Editor's Note: COL Outzen puts forth a compelling plea for the Army to pay more attention to promoting language proficiency. The other services are similarly lacking in these fields. Although individual program managers are creating some bright spots, the truth is that poor personnel management and the burden of one-size-fits-all training preclude many servicemembers from attaining true professionalism in their fields.
Introduction
A decade of Counterinsurgency (COIN) and Counter-Terrorism (CT) operations have highlighted our military’s shortcomings in employing and understanding foreign languages, the people who speak them, and various types of knowledge derived from language communities. The Department of Defense had identified this critical capability gap by 2004, and by 2005 had directed the Services to treat language capabilities as a core warfighting skill akin to marksmanship[1]. This implied significant organizational and cultural change within the Army and sister Services, which have traditionally viewed foreign language skill as a niche meriting limited and episodic attention. Six years have elapsed, though, and the Services have failed to produce doctrine, organizations, or practices that can be considered transformative. Instead, they have applied band-aid approaches by contracting out language and related capabilities, while not reforming the way the fielded forces train for or employ language and related skills in any significant way[2]. Given emphatic calls from senior leaders such as the Secretary of Defense, Chairman of the Joint Chiefs of Staff, and Chief of Staff of the Army, it is hard to understand why the Army has made such little progress[3].

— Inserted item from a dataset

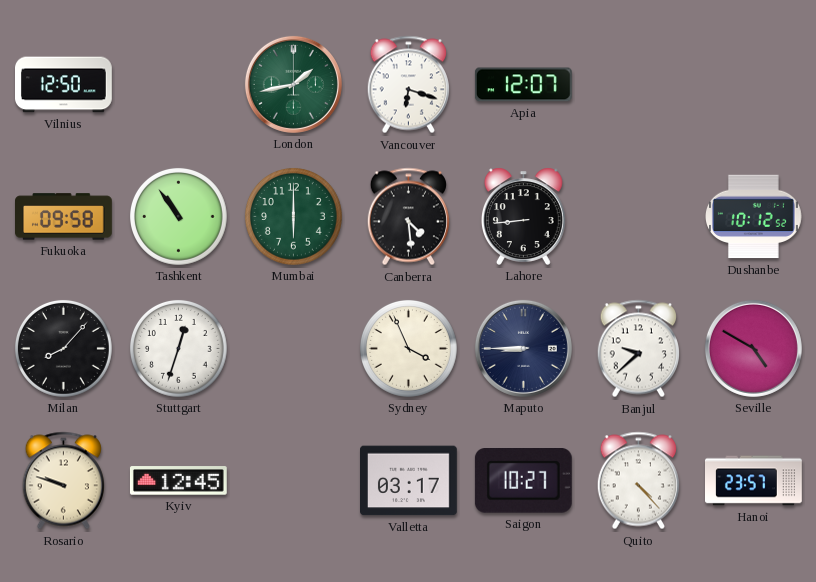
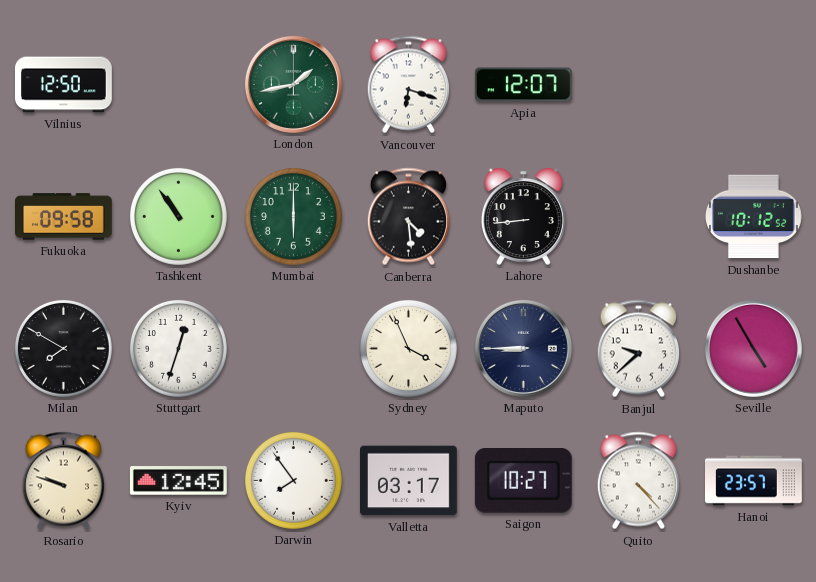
Milan: 8:07 -> 7:50
Seville: 4:50 -> 4:55
Darwin: none -> 7:54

That we have not successfully transformed is beyond dispute among those paying attention since the Defense Language Transformation Roadmap was published[4]. With massive cuts to the DoD budget looming, though, simply recognizing failure is insufficient; the Army and DoD must develop coherent and effective responses sooner rather than later[5]. The response must both be effective and survive budget austerity, which rules out much of the Army’s current approach[6]. This essay offers a series of observations about why and how we have failed to transform language and related capabilities, and presents several recommendations for successfully moving ahead. The observations focus on the U.S. Army’s efforts, since the Army has the preponderance of resources and responsibilities for DoD language and culture operations, but are broadly applicable for the other Services as well.